*ABOUT THIS EXERCISE*:
In the records that follow, how many lines contain the word "Úzka"? Give only that figure.

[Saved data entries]
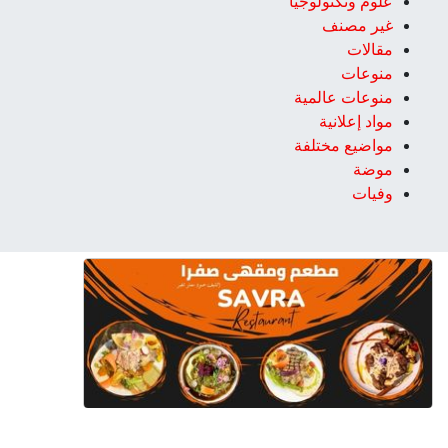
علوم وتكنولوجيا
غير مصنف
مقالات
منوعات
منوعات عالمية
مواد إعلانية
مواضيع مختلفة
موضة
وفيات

--

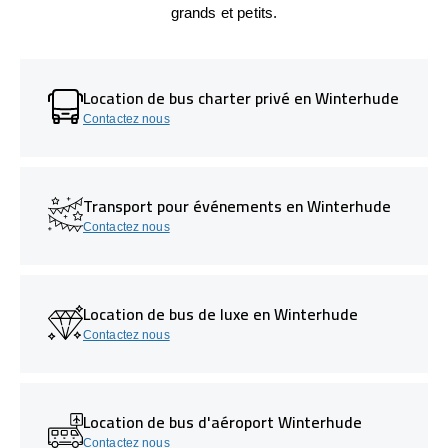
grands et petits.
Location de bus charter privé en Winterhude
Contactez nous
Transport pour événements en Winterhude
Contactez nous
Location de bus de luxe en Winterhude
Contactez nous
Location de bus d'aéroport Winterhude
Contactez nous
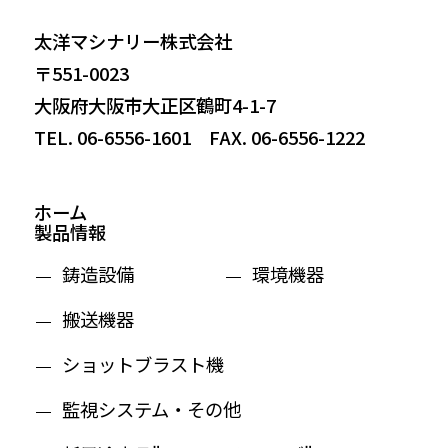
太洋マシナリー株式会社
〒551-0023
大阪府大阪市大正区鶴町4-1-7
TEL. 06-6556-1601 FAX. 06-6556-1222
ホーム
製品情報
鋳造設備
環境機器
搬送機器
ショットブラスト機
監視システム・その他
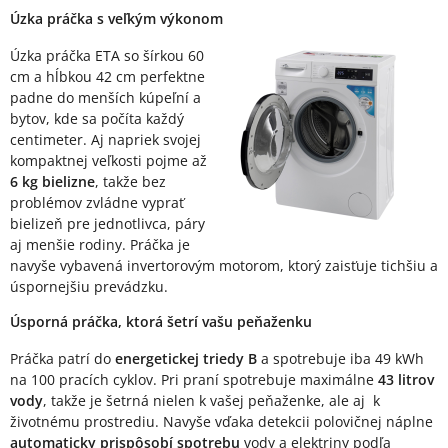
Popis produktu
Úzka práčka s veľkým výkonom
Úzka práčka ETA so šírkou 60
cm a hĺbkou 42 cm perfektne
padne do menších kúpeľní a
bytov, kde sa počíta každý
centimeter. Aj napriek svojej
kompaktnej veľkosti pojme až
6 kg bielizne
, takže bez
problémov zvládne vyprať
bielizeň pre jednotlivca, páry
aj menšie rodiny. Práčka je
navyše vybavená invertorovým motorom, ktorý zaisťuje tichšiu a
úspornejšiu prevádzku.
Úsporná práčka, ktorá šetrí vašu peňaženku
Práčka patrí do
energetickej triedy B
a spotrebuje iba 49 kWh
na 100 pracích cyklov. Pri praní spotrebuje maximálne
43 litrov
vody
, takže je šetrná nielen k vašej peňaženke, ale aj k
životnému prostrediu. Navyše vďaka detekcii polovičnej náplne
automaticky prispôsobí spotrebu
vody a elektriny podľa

==

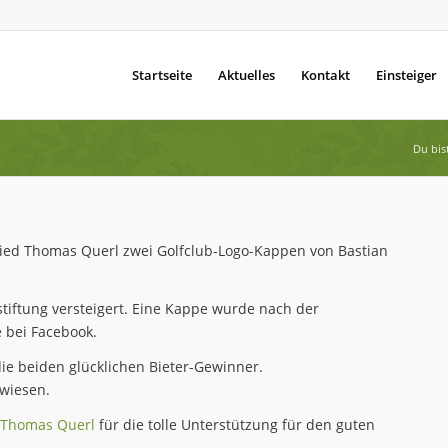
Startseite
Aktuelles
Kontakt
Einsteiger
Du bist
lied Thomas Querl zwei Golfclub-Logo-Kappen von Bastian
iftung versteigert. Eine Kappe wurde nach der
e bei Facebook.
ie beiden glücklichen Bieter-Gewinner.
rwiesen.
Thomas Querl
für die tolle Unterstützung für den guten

*RESULT*:
2